As chimeric antigen receptor (CAR) T-cell and bispecific therapies become more widely available, pharmacists are essential in navigating patient-specific complexities, insurance approvals, and more. According to David Awad, PharmD, BCOP, oncology pharmacy manager, Robert Wood Johnson University Hospital, their expertise in evaluating toxicities, managing adverse effects, and conducting comprehensive medication reviews supports safer, more effective cancer care within value-based models.

This transcript has been lightly edited; captions were auto-generated.

Transcript

How has the role of pharmacists and pharmacy teams evolved in the delivery of CAR T and bispecifics?

As more and more CAR T products and bispecific medications are approved, more patients are becoming eligible to receive these products, which means that more patients are going to be receiving them.

Pharmacists are integral members, of part of the oncology team, and it's necessary to set up these patients. They might be sicker patients or have more comorbidities than those who were studied in the clinical trials, so adjustments might need to be made or you might need to get other consults prior to giving them these medications to understand how to mitigate some of the unique toxicities that this specific patient might receive.

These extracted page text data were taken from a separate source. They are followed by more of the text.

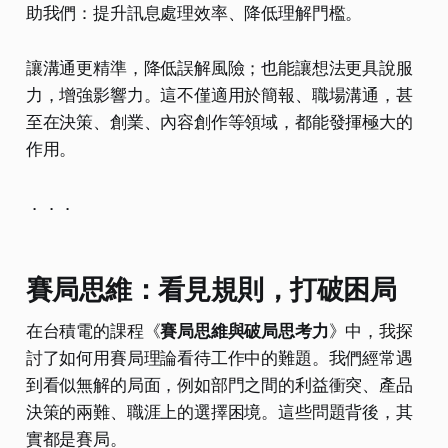
助我們：提升訊息處理效率、降低理解門檻。
讓溝通更精準，降低誤解風險；也能讓想法更具說服
力，增強影響力。這不僅適用於簡報、職場溝通，甚
至在決策、創業、內容創作等領域，都能發揮極大的
作用。
．．．
賽局思維：看見規則，打破困局
在台積電的課程《
賽局思維與破局思考力
》中，我探
討了如何用賽局理論看待工作中的難題。我們經常遇
到看似無解的局面，例如部門之間的利益衝突、產品
決策的兩難、職涯上的選擇困境。這些問題背後，其
實都是賽局。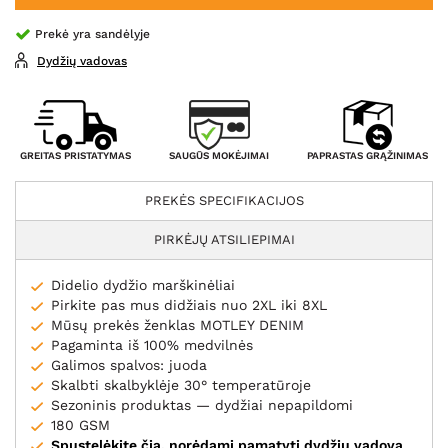
Prekė yra sandėlyje
Dydžių vadovas
SAUGŪS MOKĖJIMAI
GREITAS PRISTATYMAS
PAPRASTAS GRĄŽINIMAS
PREKĖS SPECIFIKACIJOS
PIRKĖJŲ ATSILIEPIMAI
Didelio dydžio marškinėliai
Pirkite pas mus didžiais nuo 2XL iki 8XL
Mūsų prekės ženklas MOTLEY DENIM
Pagaminta iš 100% medvilnės
Galimos spalvos: juoda
Skalbti skalbyklėje 30° temperatūroje
Sezoninis produktas — dydžiai nepapildomi
180 GSM
Spustelėkite čia, norėdami pamatyti dydžių vadovą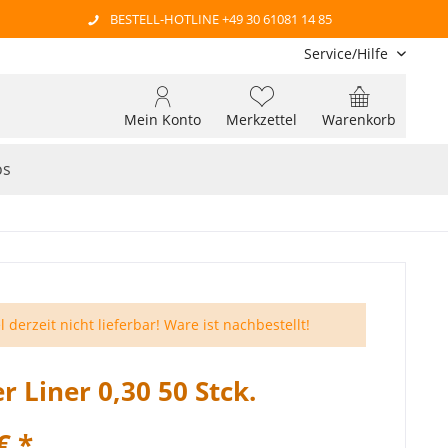
BESTELL-HOTLINE +49 30 61081 14 85
Service/Hilfe
Mein Konto
Merkzettel
Warenkorb
os
l derzeit nicht lieferbar! Ware ist nachbestellt!
er Liner 0,30 50 Stck.
€ *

Additionally, there's REMS [risk evaluation and mitigation strategy] requirements that need to be leveraged, and ensuring that these patients can get approved perhaps earlier line or in combination with other medications that might not be FDA-approved in those settings. Pharmacists are going to be necessary to be able to work with insurers [and] with the clinical teams to be able to get insurance approval and be able to give that medication to those patients.

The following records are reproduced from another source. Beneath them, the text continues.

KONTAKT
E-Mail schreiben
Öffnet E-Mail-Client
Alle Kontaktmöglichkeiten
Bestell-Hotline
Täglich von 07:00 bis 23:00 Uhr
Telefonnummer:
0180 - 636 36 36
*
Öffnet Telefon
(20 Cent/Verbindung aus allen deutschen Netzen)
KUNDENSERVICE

What is the role of pharmacy-led toxicity management in value-based cancer care?

Pharmacists are valuable in understanding if this is a true toxicity, is it from the medication, and then what do we need to do next? Is this a true toxicity? Do they meet all the criteria or is this a unique toxicity that might have been published in a case report for example? How do we manage the toxicity is also going to be useful for the pharmacist to chime in on because, if it's first-line toxicity, great. If this is the third time they're having it, what do we do now? If we've exhausted all of our first-line agents for management of, for example, cytokine release syndrome, what can we now use next? The pharmacist can be useful in helping determine that.

And the last thing is, was it actually from the medication or was it a comorbidity, or was it from another medication that they're on? Pharmacists provide, and can provide, comprehensive medication reviews to ensure that they're not having side effects from another medication, or if there is a possible drug interaction or is another medication clouding the picture, which can all help to make sure that the patient continues on the therapy, if it's fully appropriate to.